Fear is no longer fashionable. Self-help books are populated with tips so that we finish with our fears and go out of the comfort zone. The feeling that is promoted in today's society is that of the omnipresence of the internal control: the location should not matter to us, the crucial point is the attitude. And therefore it is that nothing and no one believes us apprehension. It seems that trying to feel secure and avoiding events that we assume vulnerable was a bad psychological strategy. But is it true that the caution is a tactic that we cancel? . . .

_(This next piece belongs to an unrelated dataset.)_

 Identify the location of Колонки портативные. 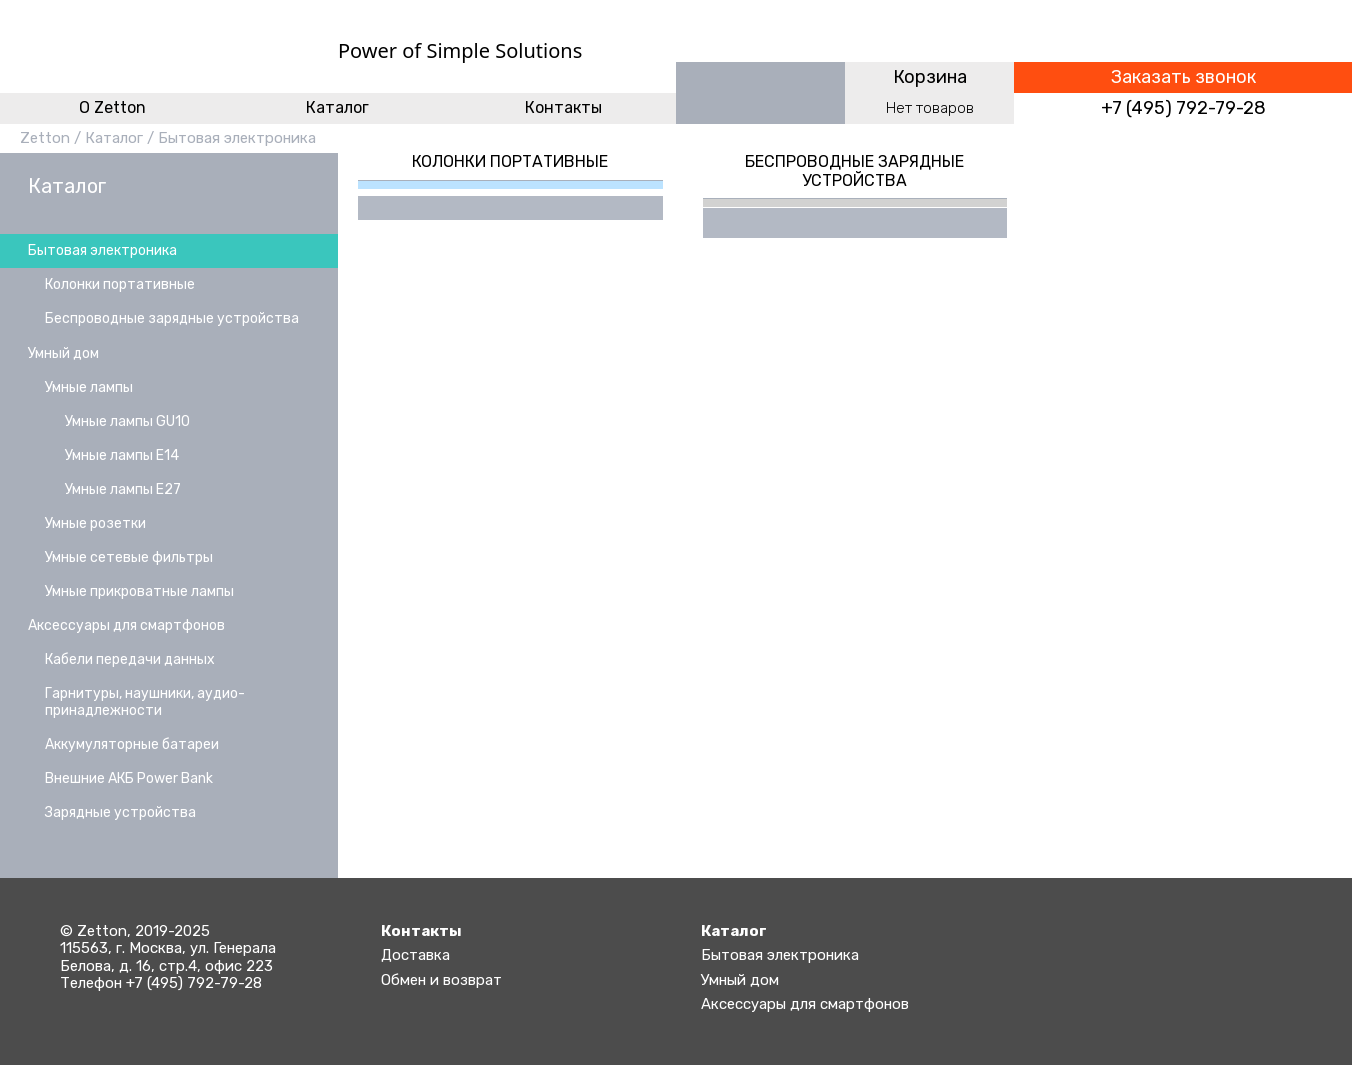 (120, 284).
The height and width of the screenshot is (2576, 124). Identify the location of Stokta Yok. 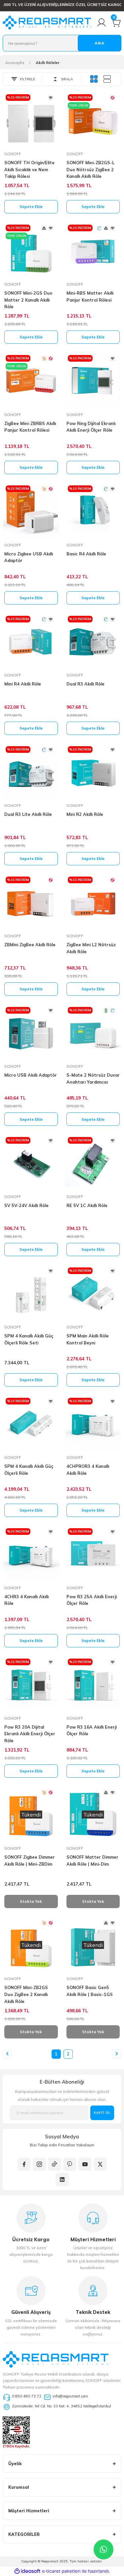 (31, 1901).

. . .Amid this discrediting of prudence and caution, the question that the stimulating publication Edge recently launched the brightest minds on the planet is striking. Every year, this digital magazine poses the question that respond dozens of influential intellectuals. The 2013 question was: "What should we be worried about?" ("Why should we be concerned?"). Most striking was not the demand for scientists and communicators identified social concerns, but the fact that you asked for them with that resounding "must". Because none of the respondents answered "no worry about nothing", so we can assume that, for these brilliant minds, harboring fears it is not nonsense.

In fact, a review by answers shows us, updated, the entire spectrum of disappointments that have proven many humans Adaptive throughout history. It is, of course, the apprehension that makes us the loneliness: the psychologist David M. Buss, for example, causes the alarm that the shortage of desirable couples increased in the future human brutality. There is also who points out the fear by the loss of vital sense. Dave Winer, the pioneer in the world of blogs, worried that we no longer have desire to survive and the anthropologist Christine Finn that we finish to completely lose touch with the physical world.